There has been a desperate and palpably false rumour circulating in recent weeks that the resignation of the Prime Minister is imminent. Meanwhile, Jacinda Ardern remains just as firmly ensconced in office as she ever was. However, it does raise the intriguing question of just who might take over as leader of the Labour Party in the most unlikely event the Prime Minister decides to move on any time soon.
The general view has been that Finance Minister Grant Robertson would be best placed to become the next Labour leader. After all, he is the current Deputy Prime Minister, although not the deputy leader of the Labour Party, a role he has held previously, and has gained respect as a competent Finance Minister. He is a close friend of the Prime Minister and is one of the most recognisable faces in the current government.
However, he has tried and failed twice before to become leader of the Labour Party – first in 2013 following the resignation of David Shearer, and again in 2014 when David Cunliffe stood aside after that year’s election debacle. After his second defeat he appeared to rule out future leadership bids, although that has not stopped other political leaders from changing their minds as the political circumstances shift. Although still only 49 years old, Robertson’s bigger problem in any future leadership bid could be that in this era where the value of experience seems heavily discounted, he might be considered too much of the old guard to be Labour’s face of the future.
In any case, he now has
a clear rival for the status of heir apparent. The star of Chris Hipkins has
been rising over the last couple of years. Although he has been in Parliament the
same length of time as Robertson, he is seven years younger, and looks more
youthful. Like Robertson, he is affable and a fluent communicator, but with
more of a twinkle in his eye.
Whereas Robertson is so laid back he can sometimes appear a little languid, Hipkins, while no less relaxed, comes across as more energetic. However, unlike Robertson, he is starting to reveal some of the smugness of Ministers who know that they are on top of their portfolios develop, which may count against him.

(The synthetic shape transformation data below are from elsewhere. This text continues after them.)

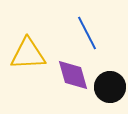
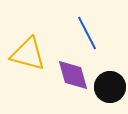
yellow triangle: rotated 18 degrees clockwise
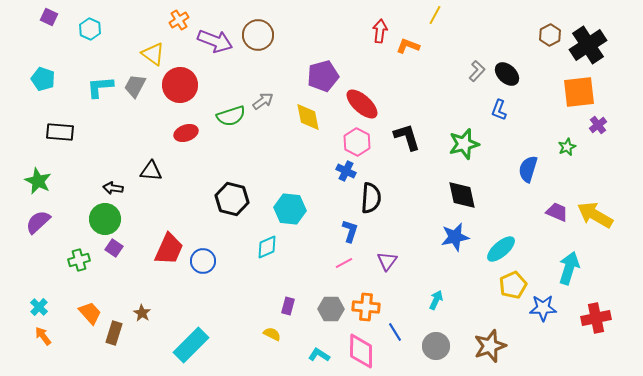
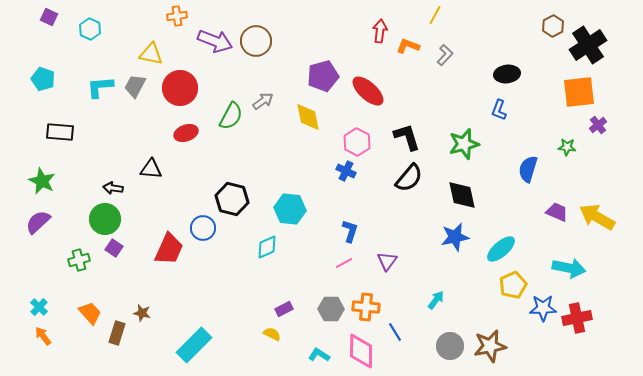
orange cross at (179, 20): moved 2 px left, 4 px up; rotated 24 degrees clockwise
brown circle at (258, 35): moved 2 px left, 6 px down
brown hexagon at (550, 35): moved 3 px right, 9 px up
yellow triangle at (153, 54): moved 2 px left; rotated 25 degrees counterclockwise
gray L-shape at (477, 71): moved 32 px left, 16 px up
black ellipse at (507, 74): rotated 50 degrees counterclockwise
red circle at (180, 85): moved 3 px down
red ellipse at (362, 104): moved 6 px right, 13 px up
green semicircle at (231, 116): rotated 44 degrees counterclockwise
green star at (567, 147): rotated 30 degrees clockwise
black triangle at (151, 171): moved 2 px up
green star at (38, 181): moved 4 px right
black semicircle at (371, 198): moved 38 px right, 20 px up; rotated 36 degrees clockwise
yellow arrow at (595, 215): moved 2 px right, 2 px down
blue circle at (203, 261): moved 33 px up
cyan arrow at (569, 268): rotated 84 degrees clockwise
cyan arrow at (436, 300): rotated 12 degrees clockwise
purple rectangle at (288, 306): moved 4 px left, 3 px down; rotated 48 degrees clockwise
brown star at (142, 313): rotated 18 degrees counterclockwise
red cross at (596, 318): moved 19 px left
brown rectangle at (114, 333): moved 3 px right
cyan rectangle at (191, 345): moved 3 px right
gray circle at (436, 346): moved 14 px right
brown star at (490, 346): rotated 8 degrees clockwise
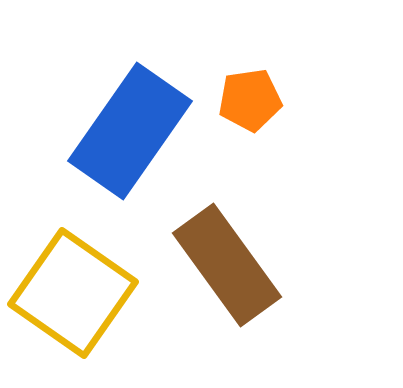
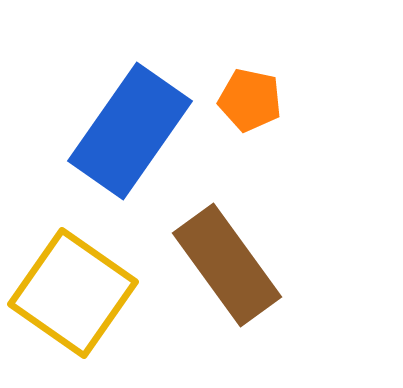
orange pentagon: rotated 20 degrees clockwise
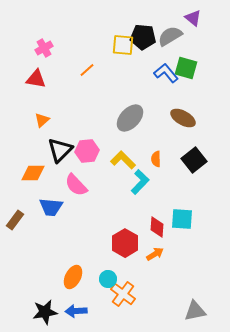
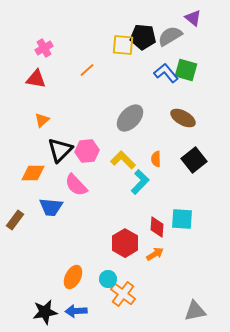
green square: moved 2 px down
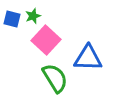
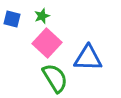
green star: moved 9 px right
pink square: moved 1 px right, 3 px down
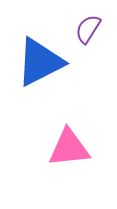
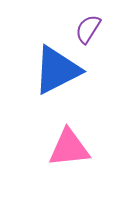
blue triangle: moved 17 px right, 8 px down
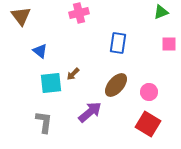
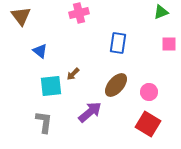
cyan square: moved 3 px down
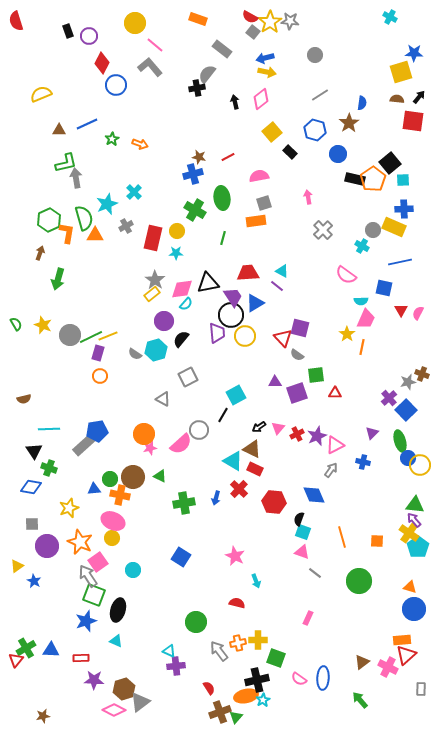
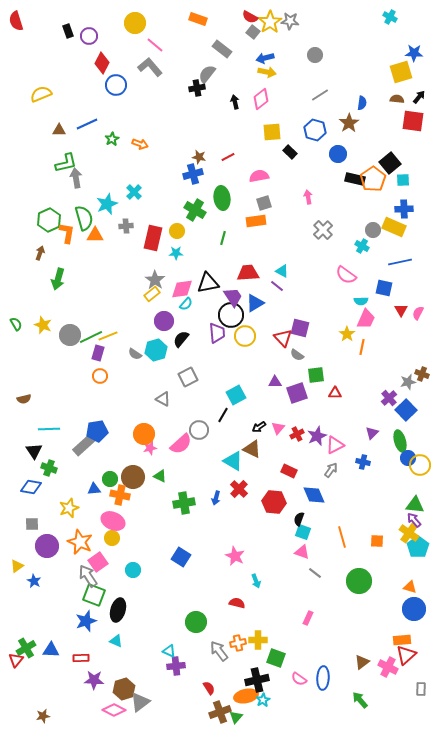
yellow square at (272, 132): rotated 36 degrees clockwise
gray cross at (126, 226): rotated 24 degrees clockwise
red rectangle at (255, 469): moved 34 px right, 2 px down
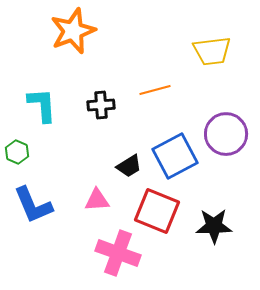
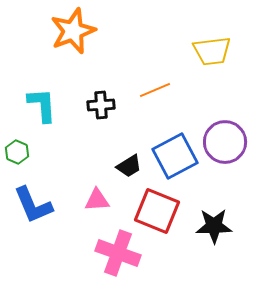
orange line: rotated 8 degrees counterclockwise
purple circle: moved 1 px left, 8 px down
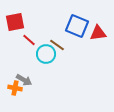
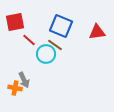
blue square: moved 16 px left
red triangle: moved 1 px left, 1 px up
brown line: moved 2 px left
gray arrow: rotated 35 degrees clockwise
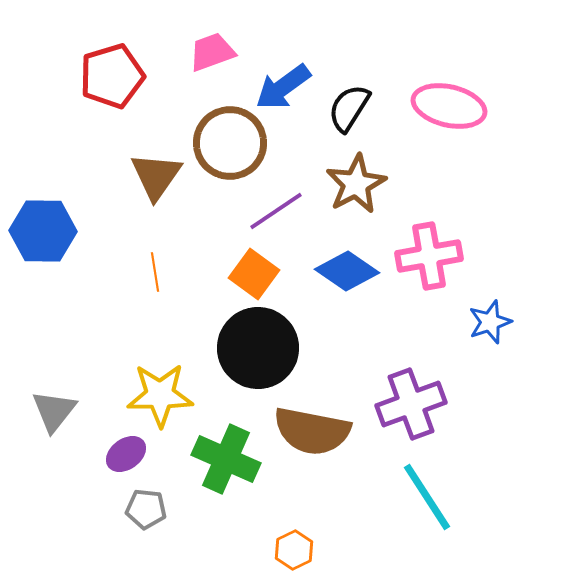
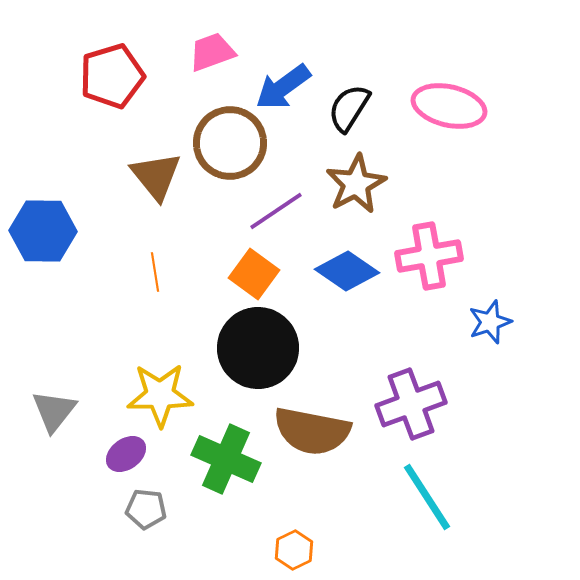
brown triangle: rotated 14 degrees counterclockwise
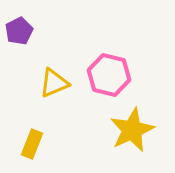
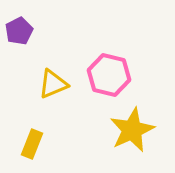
yellow triangle: moved 1 px left, 1 px down
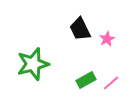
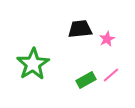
black trapezoid: rotated 110 degrees clockwise
green star: rotated 16 degrees counterclockwise
pink line: moved 8 px up
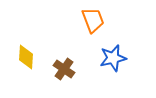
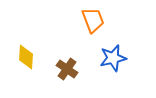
brown cross: moved 3 px right
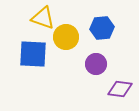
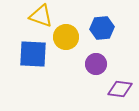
yellow triangle: moved 2 px left, 2 px up
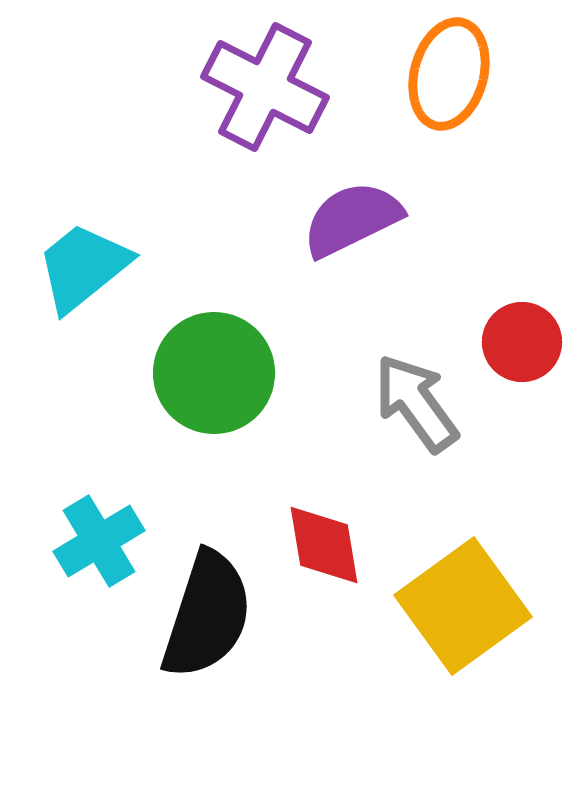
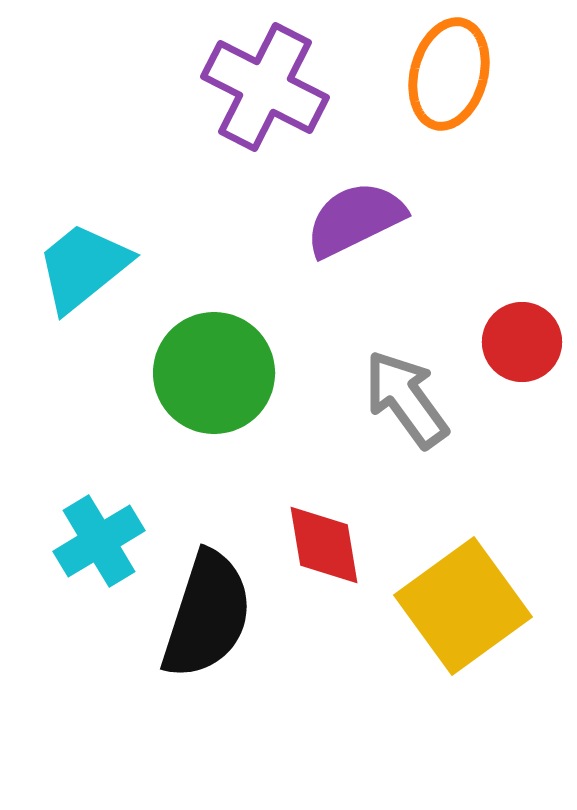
purple semicircle: moved 3 px right
gray arrow: moved 10 px left, 4 px up
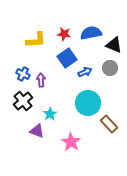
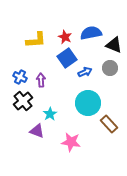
red star: moved 1 px right, 3 px down; rotated 16 degrees clockwise
blue cross: moved 3 px left, 3 px down
pink star: rotated 24 degrees counterclockwise
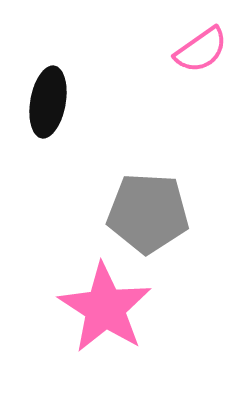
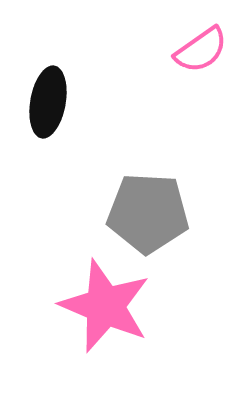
pink star: moved 2 px up; rotated 10 degrees counterclockwise
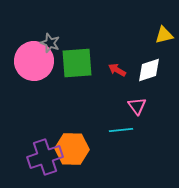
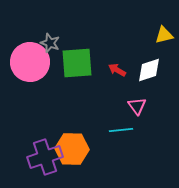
pink circle: moved 4 px left, 1 px down
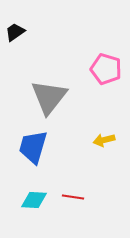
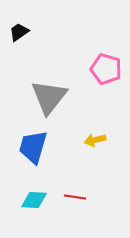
black trapezoid: moved 4 px right
yellow arrow: moved 9 px left
red line: moved 2 px right
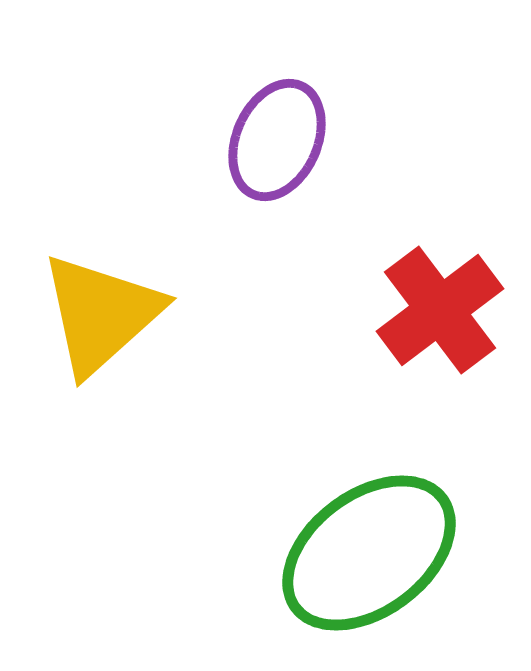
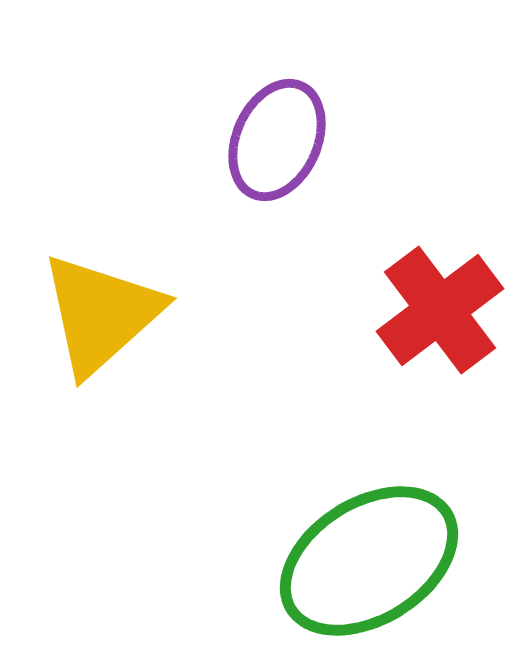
green ellipse: moved 8 px down; rotated 5 degrees clockwise
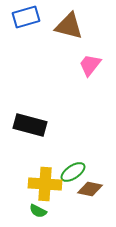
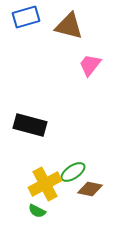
yellow cross: rotated 32 degrees counterclockwise
green semicircle: moved 1 px left
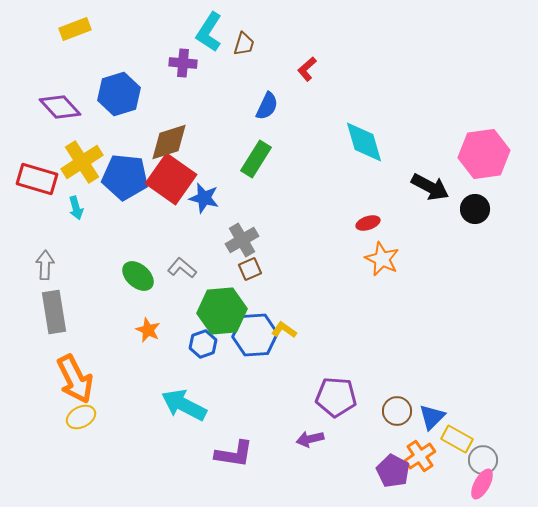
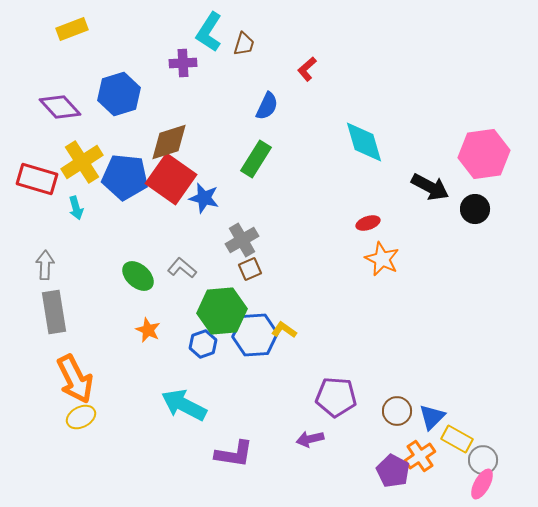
yellow rectangle at (75, 29): moved 3 px left
purple cross at (183, 63): rotated 8 degrees counterclockwise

Both Robertson and Hipkins have been tested in tough government portfolios and have not flinched. Hipkins, though, seems to have become the Prime Minister’s “go to” Minister in crises. He added Health to his already busy roles as Education Minister, Public Service Minister and Leader of the House, after the David Clark debacle. Now, he has swapped Health for the no less demanding role of Covid19 Response Minister, in addition to all his other responsibilities, and is increasingly becoming the government’s face on Covid19 matters, surpassing even the Prime Minister. He comes across as no less soothing or assured than the Prime Minister, but crisper and more precise in his presentation.
His big current negative, which he can easily curb, is that his enthusiasm for the Labour cause is so blind that there are times when he sounds like New Zealand’s version of Comical Ali. (Comical Ali was the nickname given to Muhammad Saeed al-Sahhaf, the Iraqi Information Minister who became infamous during the Iraq War for his repeated colourful assurances that all remained well in Bagdad, right until the bitter end.)
Hipkins’ assertion that the government’s recent disastrous public sector pay-freeze, which it has now backed down from, was actually “the opposite of that” and really about enabling “the people on the lowest incomes to do disproportionately better than those on the highest incomes” was sufficiently incredible it could have been a straight lift from the Comical Ali playbook. Similarly ludicrous is his claim that the Covid19 vaccine rollout is going so well and quickly that we are actually now in danger of exhausting our vaccine supplies before the next shipment arrives at the end of June. It hardly fits the repeated reports of confusion and delays at vaccination centres or the reality that around 120 other countries have already achieved far higher vaccination levels than New Zealand – which, according to his colleague Megan Woods last year, would be at the head of the vaccination queue because of the way the government had responded.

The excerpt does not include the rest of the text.